With gas prices rising and forecast to increase to record levels before the election, energy is likely to become an issue as well. Santorum would remove all subsidies and tax credits for energy companies. He would remove bans on drilling for oil and natural gas in an effort to decrease prices by increasing supply. Santorum would approve the Keystone XL pipeline, recently rejected by President Obama, in order to create jobs and increase the supply of oil. He would also roll back the new EPA carbon rules and other harmful regulations.
With respect to economic policy, Rick Santorum’s platform is similar to those of the other candidates. His foreign policy is close to that of Romney and Gingrich (Ron Paul is the outlier on foreign policy). What makes Rick Santorum unique among the Republican candidates is his realization that America’s economic woes are tied to our national moral and ethical failings. In many circles it is fashionable to call for economic reform, but then proclaim the belief that the government has no business trying to influence anyone’s life choices. The reality is that without responsibility, both to oneself and one’s country, there can be no freedom. As John Adams wrote, “Our Constitution was made only for a moral and religious people. It is wholly inadequate to the government of any other.”

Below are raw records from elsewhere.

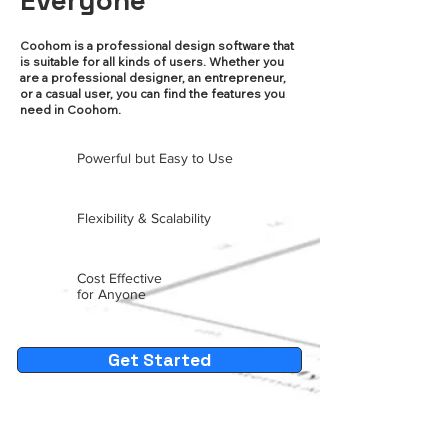
Everyone
Coohom is a professional design software that
is suitable for all kinds of users. Whether you
are a professional designer, an entrepreneur,
or a casual user, you can find the features you
need in Coohom.
Powerful but Easy to Use
Flexibility & Scalability
Cost Effective
for Anyone
Get Started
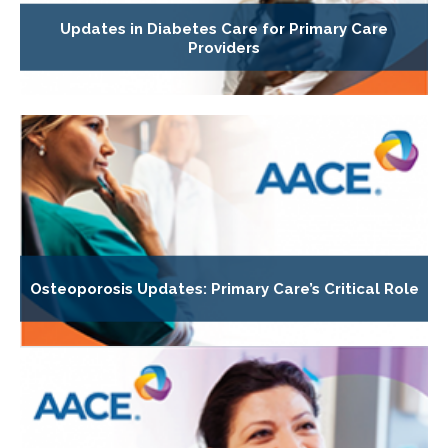
Updates in Diabetes Care for Primary Care
Providers
Osteoporosis Updates: Primary Care’s Critical Role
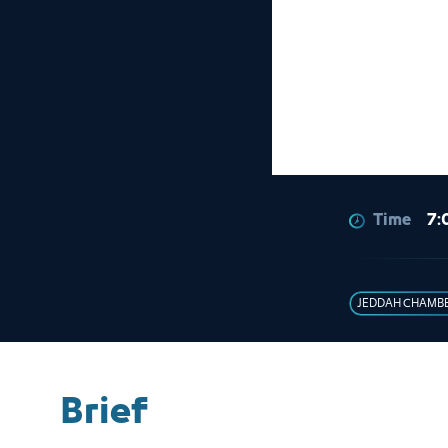
Time
7:
JEDDAH CHAMB
Brief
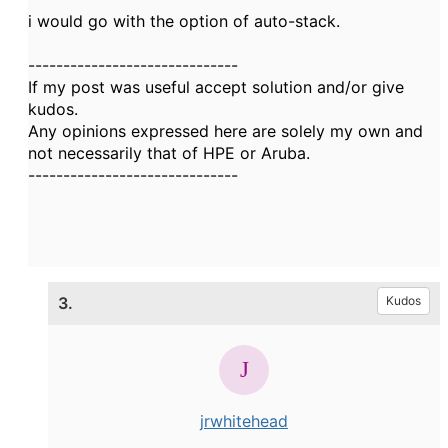
i would go with the option of auto-stack.
------------------------------
If my post was useful accept solution and/or give
kudos.
Any opinions expressed here are solely my own and
not necessarily that of HPE or Aruba.
------------------------------
3.
Kudos
jrwhitehead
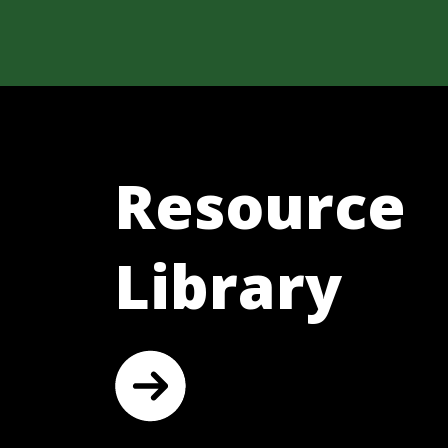
Resource
Library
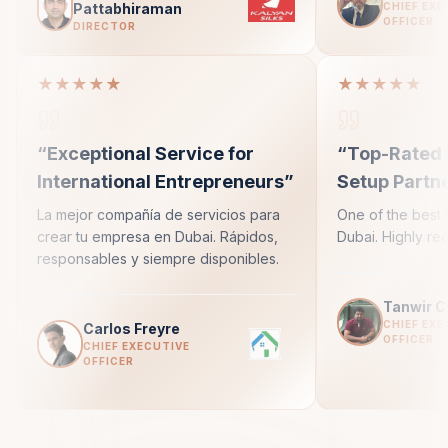
Pattabhiraman
CHIEF EXE
OFFICER
DIRECTOR
★★★★★
★★★★★
“
Exceptional Service for
“
Top-Rated 
International Entrepreneurs
”
Setup Partn
La mejor compañía de servicios para
One of the best 
crear tu empresa en Dubai. Rápidos,
Dubai. Highly r
responsables y siempre disponibles.
Tanwir 
CHIEF EXE
Carlos Freyre
OFFICER
CHIEF EXECUTIVE
OFFICER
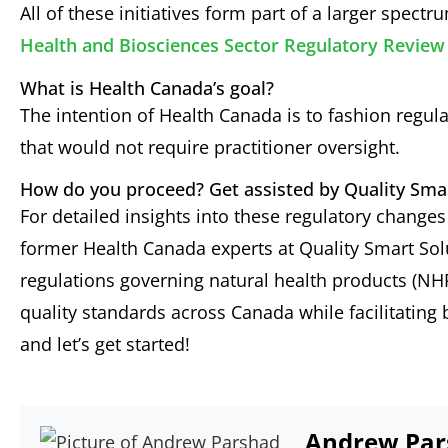
All of these initiatives form part of a larger spect
Health and Biosciences Sector Regulatory Revi
What is Health Canada’s goal?
The intention of Health Canada is to fashion regul
that would not require practitioner oversight.
How do you proceed? Get assisted by Quality Sma
For detailed insights into these regulatory change
former Health Canada experts at Quality Smart So
regulations governing natural health products (NH
quality standards across Canada while facilitating
and let’s get started!
Andrew Par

Breakpoint.org quotes Santorum at an Iowa town hall meeting as saying ““Yes, [the election is] about growth and the economy, [but] it’s also about what is at the core of our country . . . faith and family. You can’t have a strong economy, you can’t have limited government if the family is breaking down and we don’t live good, moral, and decent lives.” Politifact backs up Santorum’s point that single-parent families have a much higher poverty rate than two-parent families.
The reason that taxpayers are burdened with increasingly large amounts of entitlement spending is that society and the government has given people incentives to make disastrous life choices. After the introduction of the Great Society in the 1960s, the number of children in single-family households increased exponentially due to increases in both divorce and out-of-wedlock births. This means that many of these children grow up in poor households and receive government financial support. Today according to KIDS COUNT, 38 percent of children in Georgia are part of single-parent families.
As children grow up in broken homes, they are at a far greater risk for a multitude of bad things, from being more likely to live in poverty to being more likely to be abused to being more likely to become involved in violent crime, drug abuse, and premarital sex according to the National Fatherhood Initiative. The cycle repeats and deepens as children of broken homes grow up to have their own children and the dependency on government entitlement programs becomes more pronounced. The federal budget grows and the debt gets larger. Solving the debt crisis will ultimately mean breaking the cycle of poverty and government dependency. This will mean giving Americans the tools and knowledge to make better choices… and allowing them to fail when they don’t.
For Republican primary voters dissatisfied with Mitt Romney and Newt Gingrich, Rick Santorum provides solid conservative economic principles and a strong foreign policy with pro-life and pro-family values. The Real Clear Politics index of polls shows Santorum gaining slowly but steadily on Romney and Gingrich. Strong showings in yesterday’s primaries in Minnesota, Missouri, and Colorado will likely help to revive his campaign. If voters back Rick Santorum on Super Tuesday, when 10 states including Georgia hold primaries, he may be able to supplant Newt Gingrich as Mitt Romney’s chief rival for the nomination.